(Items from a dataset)
- - -
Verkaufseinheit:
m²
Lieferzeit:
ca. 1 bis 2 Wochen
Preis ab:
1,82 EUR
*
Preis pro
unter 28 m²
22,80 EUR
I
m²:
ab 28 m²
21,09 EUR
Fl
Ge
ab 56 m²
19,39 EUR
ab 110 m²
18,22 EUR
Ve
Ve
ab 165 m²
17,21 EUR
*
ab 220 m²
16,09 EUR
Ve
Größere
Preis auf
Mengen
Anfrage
- - -
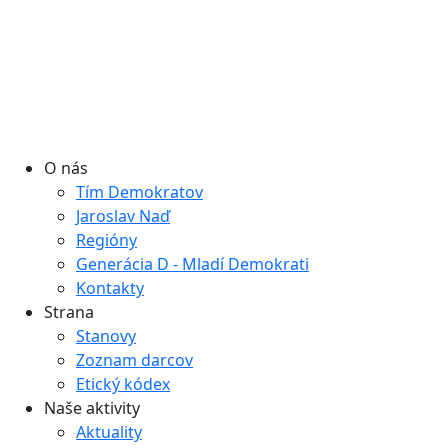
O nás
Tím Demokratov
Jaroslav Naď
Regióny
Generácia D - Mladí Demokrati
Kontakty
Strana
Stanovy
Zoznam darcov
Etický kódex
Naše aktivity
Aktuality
- - -
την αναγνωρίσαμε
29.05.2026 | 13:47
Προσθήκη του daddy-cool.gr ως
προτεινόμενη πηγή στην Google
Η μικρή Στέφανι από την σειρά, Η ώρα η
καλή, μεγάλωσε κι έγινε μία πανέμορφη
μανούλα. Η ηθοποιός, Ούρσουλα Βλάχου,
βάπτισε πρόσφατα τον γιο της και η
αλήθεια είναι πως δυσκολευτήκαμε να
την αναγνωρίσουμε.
- - -
== EXERCISE DETAILS ==
Your answer should consist solely of the lines above from the line with "βάπτισε πρόσφατα τον γιο της και η" to the line with "την αναγνωρίσουμε.", both included, reproduced exactly.

== TASK RESULT ==
βάπτισε πρόσφατα τον γιο της και η
αλήθεια είναι πως δυσκολευτήκαμε να
την αναγνωρίσουμε.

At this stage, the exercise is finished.